As of the end of the last fiscal year, BLM had more pending FOIA requests—873—than any of the 11 other Interior divisions, except the Interior Secretary’s office, according to the agency’s annual FOIA report. That number was up to 937 as of the beginning of June, said Ryan Witt, BLM’s acting chief of external affairs.
By contrast, other Interior agencies, including the Bureau of Ocean Energy Management and the U.S. Geological Survey, are processing fewer than 40 requests nationwide.
Regional FOIA officers at the land agency say they are overworked and understaffed. As of the start of the month, a BLM FOIA office in Montana was processing 50 FOIA requests dating back three years.
New FOIA requests the office receives are being put on hold indefinitely, said regional FOIA officer Tracy Thoricht, who added that she manages the region’s FOIA program in addition to eight other programs.

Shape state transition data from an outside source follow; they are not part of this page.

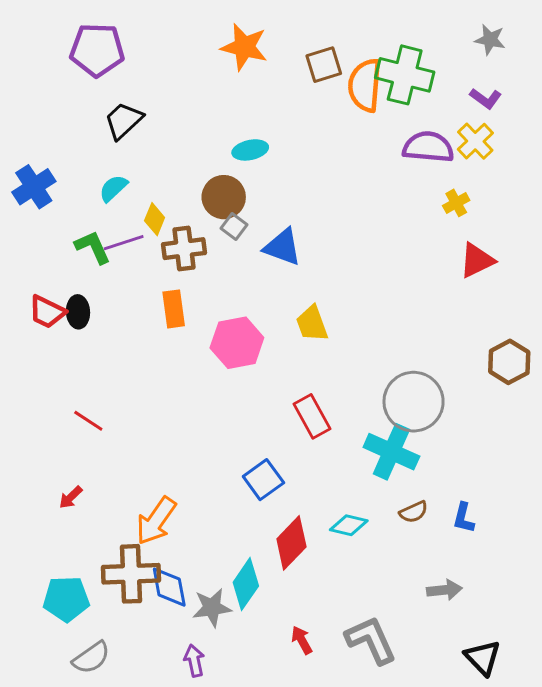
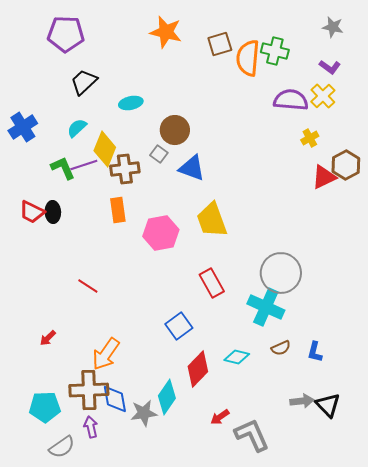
green cross: (405, 75) -> (275, 51), size x0.7
cyan ellipse: (250, 150) -> (131, 103), moved
brown circle: (224, 197) -> (175, 130), moved
yellow diamond: (155, 219) -> (105, 149), size x1.6
yellow trapezoid: (312, 324) -> (212, 220), size x1.4
brown hexagon: (509, 362) -> (346, 165), moved
red line: (88, 421) -> (88, 286), moved
red arrow: (302, 640) -> (220, 417), moved, turned -96
black triangle: (483, 658) -> (328, 405), moved
purple arrow: (194, 661) -> (91, 427), moved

“The volume and complexity of FOIA requests received by the Department has increased exponentially since 2016,” Interior FOIA Office Director Rachel Spector said in a statement provided by the agency’s public affairs office. “Many of the FOIA offices are overwhelmed, making it challenging to provide timely responses.”
Interior has “streamlined” its FOIA response offices and is establishing uniform response standards across agencies, including addressing inefficiencies and strategically adding staff, Spector said.
‘Huge Volume’ to Deal With
Brian Smith, FOIA officer for the BLM’s Eastern States office, said the agency is being inundated with FOIA requests, and he works alone processing his region’s 30 outstanding queries.
“It’s a huge volume that we’re all having to deal with,” he said.
Among BLM’s backlogged FOIA requests is a Bloomberg Law request for the BLM’s grazing regulations scoping comments filed March 3. The BLM hasn’t yet responded to the request. Since late May, BLM acting FOIA Officer Keiosha Alexander also hasn’t responded to repeated calls and emails seeking an update on the status of the request.
It’s “really bad policy” to avoid making public comments public, especially when it takes a long time for an agency to respond to FOIA requests for the comments, said Yost, the Carter administration official.
“There are agencies who use FOIA to block access and keep stalling,” Yost said.
The reporter on this story was president of the Society of Environmental Journalists in January 2019 when SEJ signed onto a Reporters Committee for Freedom of the Press letter criticizing a draft of the Interior Department’s proposed FOIA regulations.